> **Aim of the exercise**:
Across the entries below, how many lines have the string "Seminar" in them? Reply with only the number.

Data listing Block Start

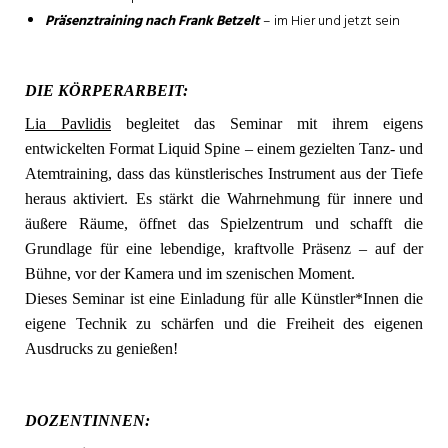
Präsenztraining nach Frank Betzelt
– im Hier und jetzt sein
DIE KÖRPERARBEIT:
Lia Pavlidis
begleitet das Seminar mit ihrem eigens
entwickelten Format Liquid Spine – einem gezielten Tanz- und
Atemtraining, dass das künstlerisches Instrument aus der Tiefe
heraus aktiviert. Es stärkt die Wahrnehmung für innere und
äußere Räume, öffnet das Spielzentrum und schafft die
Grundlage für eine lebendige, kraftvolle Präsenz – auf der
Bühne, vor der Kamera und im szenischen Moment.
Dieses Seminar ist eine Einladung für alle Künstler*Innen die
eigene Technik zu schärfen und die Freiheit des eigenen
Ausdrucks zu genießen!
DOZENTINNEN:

Data listing Block End
Data listing Block Start

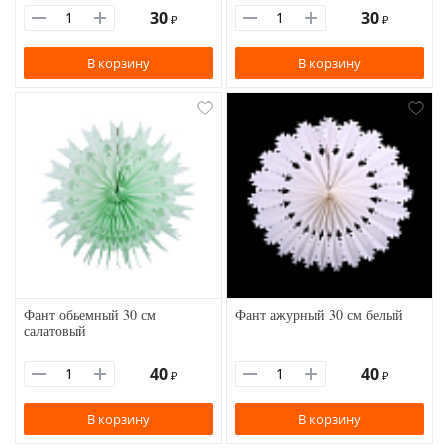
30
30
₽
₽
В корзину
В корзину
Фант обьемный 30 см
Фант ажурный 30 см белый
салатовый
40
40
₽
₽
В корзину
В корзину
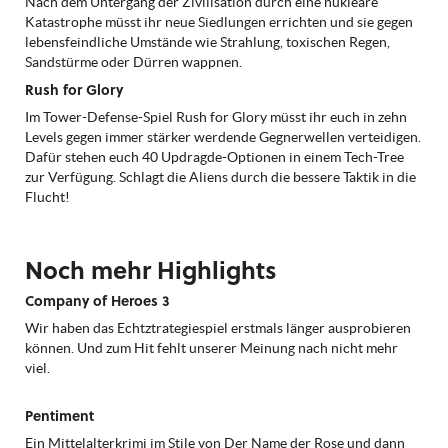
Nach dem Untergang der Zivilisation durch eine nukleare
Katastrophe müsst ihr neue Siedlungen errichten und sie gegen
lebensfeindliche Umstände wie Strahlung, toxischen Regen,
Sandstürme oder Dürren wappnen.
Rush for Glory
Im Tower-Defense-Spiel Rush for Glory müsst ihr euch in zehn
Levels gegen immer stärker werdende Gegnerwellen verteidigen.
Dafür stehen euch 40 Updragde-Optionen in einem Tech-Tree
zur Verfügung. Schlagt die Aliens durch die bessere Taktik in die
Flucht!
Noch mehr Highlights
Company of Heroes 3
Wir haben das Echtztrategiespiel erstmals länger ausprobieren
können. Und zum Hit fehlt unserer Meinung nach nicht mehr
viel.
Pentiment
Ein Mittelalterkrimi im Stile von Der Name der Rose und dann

Data listing Block End
Data listing Block Start

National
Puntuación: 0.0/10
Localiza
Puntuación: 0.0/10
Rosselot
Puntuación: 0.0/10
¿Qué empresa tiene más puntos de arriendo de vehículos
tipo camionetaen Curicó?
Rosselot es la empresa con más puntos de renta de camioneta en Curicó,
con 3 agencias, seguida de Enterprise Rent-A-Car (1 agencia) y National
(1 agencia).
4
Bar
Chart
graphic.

Data listing Block End

> **Answer below**:
2